Na quarta-feira passada, esse enredo foi dramaticamente abreviado. Por 61 votos a 20, os senadores aprovaram o impeachment de Dilma e encerraram um período de treze anos de governo do PT, atendendo ao clamor de milhões de brasileiros que foram às ruas em manifestações históricas. A sentença apareceu no painel eletrônico do plenário às 13h35. Uma hora depois, o senador Vicentinho Alves (PR-TO), primeiro-secretário do Senado, chegou ao Palácio da Alvorada para notificar Dilma de que ela se tornara o segundo presidente a ter o mandato cassado desde a redemocratização. Na recepção, um segurança orientou Alves, que votou a favor do impedimento, a estacionar na garagem, “um lugar mais discreto”. O ex-ministro Jaques Wagner, encarregado de recepcioná-lo, pediu para ver o ofício. “É melhor eu ir sozinho para evitar atrito com o nosso pessoal que está lá com ela”, disse. Alves explicou que não seria possível. Dez minutos depois, ele foi autorizado a entrar. Dilma assinou o documento com um ar de indiferença.

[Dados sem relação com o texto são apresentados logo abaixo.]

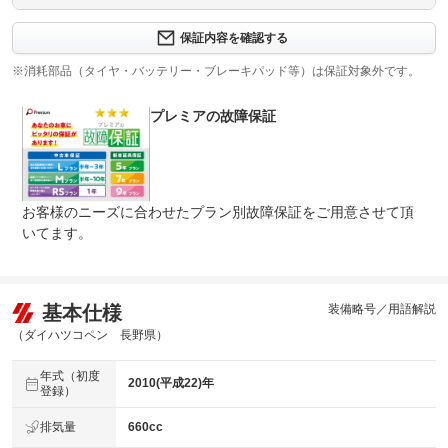
修理回数
-
保証内容を確認する
※消耗部品（タイヤ・バッテリー・ブレーキパッド等）は保証対象外です。
上限金額
-
プレミアの故障保証
免責金
無し
保証修理
-
受付先
法定整備
整備無 車両状態については販売店にご確認ください
お客様のニーズに合わせたプラン別故障保証をご用意させて頂
いてます。
法定整備
-
について
基本仕様
装備略号／用語解説
（ダイハツコペン 長野県）
年式（初度
2010(平成22)年
登録）
排気量
660cc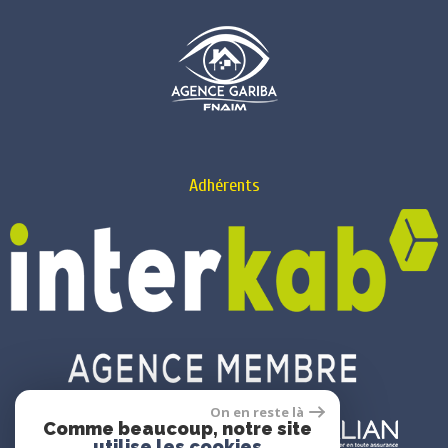
Adhérents
On en reste là
Comme beaucoup, notre site
utilise les cookies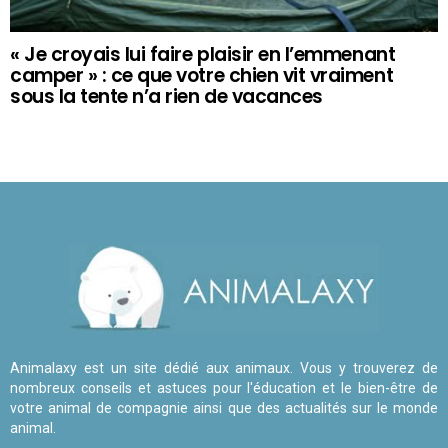
« Je croyais lui faire plaisir en l’emmenant
camper » : ce que votre chien vit vraiment
sous la tente n’a rien de vacances
Animalaxy est un site dédié aux animaux. Vous y trouverez de
nombreux conseils et astuces pour l'éducation et le bien-être de
votre animal de compagnie ainsi que des actualités sur le monde
animal.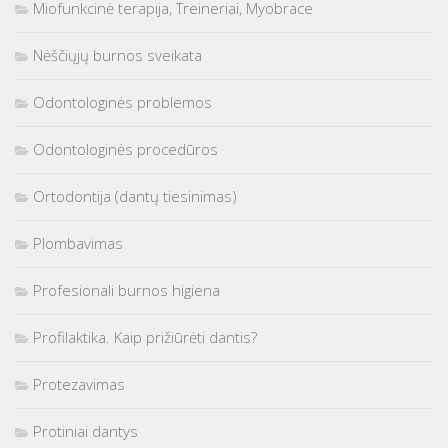
Miofunkcinė terapija, Treineriai, Myobrace
Nėščiųjų burnos sveikata
Odontologinės problemos
Odontologinės procedūros
Ortodontija (dantų tiesinimas)
Plombavimas
Profesionali burnos higiena
Profilaktika. Kaip prižiūrėti dantis?
Protezavimas
Protiniai dantys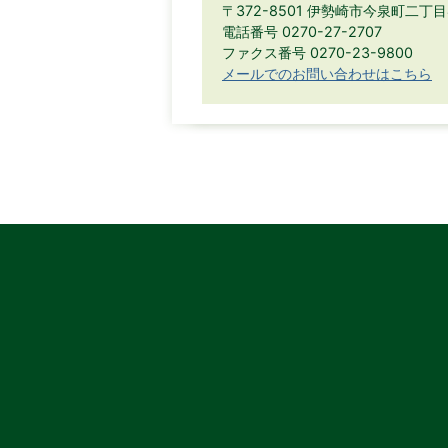
〒372-8501 伊勢崎市今泉町二丁
電話番号 0270-27-2707
ファクス番号 0270-23-9800
メールでのお問い合わせはこちら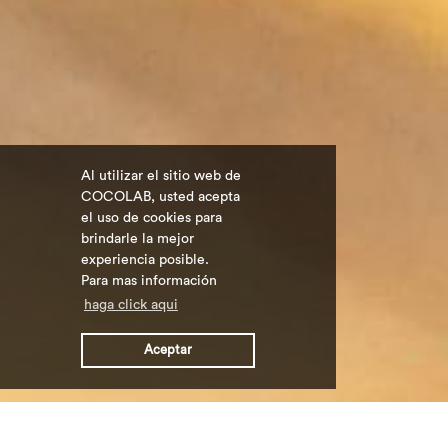
Al utilizar el sitio web de
COCOLAB, usted acepta
el uso de cookies para
brindarle la mejor
experiencia posible.
Para mas información
haga click aqui
Aceptar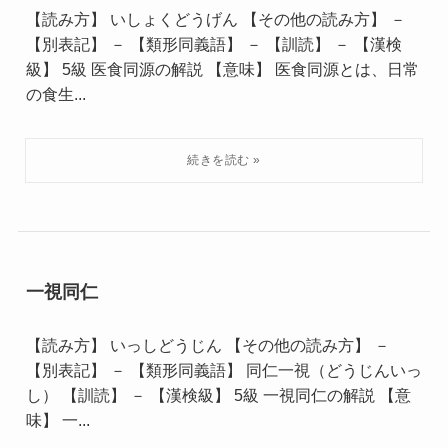
【読み方】 いしょくどうげん 【その他の読み方】 －
【別表記】 － 【類形同義語】 － 【訓読】 － 【漢検
級】 5級 医食同源の解説 【意味】 医食同源とは、日常
の食生...
一視同仁
【読み方】 いっしどうじん 【その他の読み方】 －
【別表記】 － 【類形同義語】 同仁一視（どうじんいっ
し） 【訓読】 － 【漢検級】 5級 一視同仁の解説 【意
味】 一...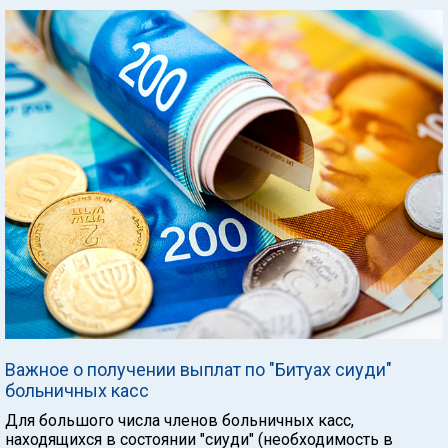
Важное о получении выплат по "Битуах сиуди"
больничных касс
Для большого числа членов больничных касс,
находящихся в состоянии "сиуди" (необходимость в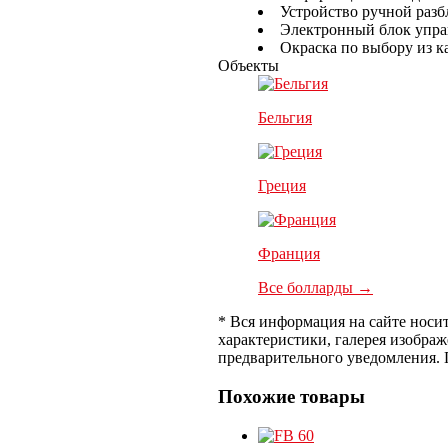
Устройство ручной раз
Электронный блок управ
Окраска по выбору из к
Объекты
Бельгия
Греция
Франция
Все болларды →
* Вся информация на сайте носи
характеристики, галерея изобра
предварительного уведомления.
Похожие товары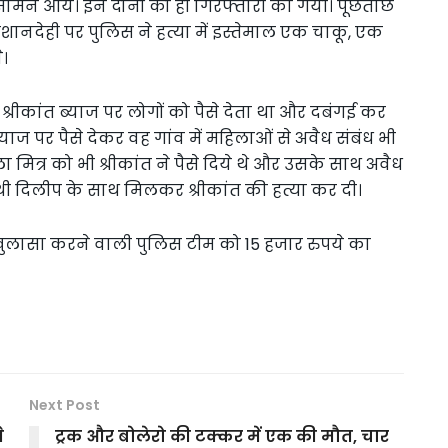
ने आये। इन दोनों को ही गिरफ्तारी की गयी। पूछताछ
शानदेही पर पुलिस ने हत्या में इस्तेमाल एक चाकू, एक
।
्रीकांत ब्याज पर लोगों को पैसे देता था और दबंगई कर
याज पर पैसे देकर वह गांव में महिलाओं से अवैध संबंध भी
 मित्र को भी श्रीकांत ने पैसे दिये थे और उसके साथ अवैध
ी दिलीप के साथ मिलकर श्रीकांत की हत्या कर दी।
खुलासा करने वाली पुलिस टीम को 15 हजार रुपये का
Next Post
े
ट्रक और बोलेरो की टक्कर में एक की मौत, चार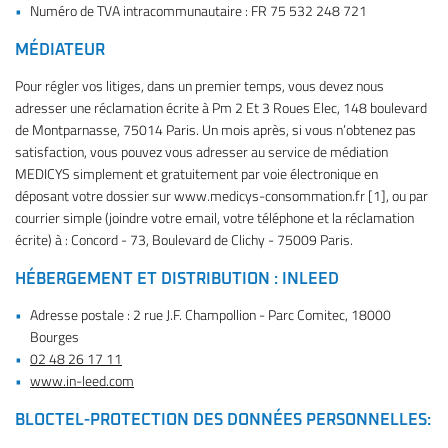
Numéro de TVA intracommunautaire : FR 75 532 248 721
MÉDIATEUR
Pour régler vos litiges, dans un premier temps, vous devez nous
adresser une réclamation écrite à Pm 2 Et 3 Roues Elec, 148 boulevard
de Montparnasse, 75014 Paris. Un mois après, si vous n’obtenez pas
satisfaction, vous pouvez vous adresser au service de médiation
MEDICYS simplement et gratuitement par voie électronique en
déposant votre dossier sur www.medicys-consommation.fr [1], ou par
courrier simple (joindre votre email, votre téléphone et la réclamation
écrite) à : Concord - 73, Boulevard de Clichy - 75009 Paris.
HÉBERGEMENT ET DISTRIBUTION : INLEED
Adresse postale : 2 rue J.F. Champollion - Parc Comitec, 18000
Bourges
02 48 26 17 11
www.in-leed.com
BLOCTEL-PROTECTION DES DONNÉES PERSONNELLES:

Eram 15h05 quando ela atestou o óbito do ambicioso plano de hegemonia política do PT. Um plano que, desde a chegada do partido ao Planalto, estava assentado num pecado original, que não foi inventado pelo PT, não foi implantado pelo PT, mas foi executado com rigor e método nunca antes vistos neste país: a corrupção da classe política com recursos públicos.
Em 2005, VEJA mostrou um funcionário dos Correios recebendo propina. A estatal era fatiada entre PT, PMDB e PTB. Cada partido controlava uma diretoria, recolhendo dinheiro sujo em sua área. A verba subornava parlamentares no Congresso. Era o mensalão. “O governo acabou”, sentenciou José Dirceu, o então poderoso chefe da Casa Civil, preocupado com os desdobramentos do caso. Dirceu, dirigentes partidários, deputados e empresários foram condenados à prisão. Mas o governo sobreviveu. Lula declarou-se traído e inocente, de nada sabia. Reelegeu-se em 2006, fez um governo aplaudido pelo eleitorado e ajudou Dilma a conquistar dois mandatos. Seu plano era voltar a comandar o país em 2018 e permanecer no posto até 2026. O obstáculo essencial, agora, está no avanço inexorável da Lava-Jato. Deflagrada em 2014, a operação descobriu um esquema de corrupção montado nos mesmos moldes do mensalão, só que 200 vezes maior em volume de dinheiro roubado. Outra diferença: a investigação, pelo menos até aqui, não tem poupado ninguém.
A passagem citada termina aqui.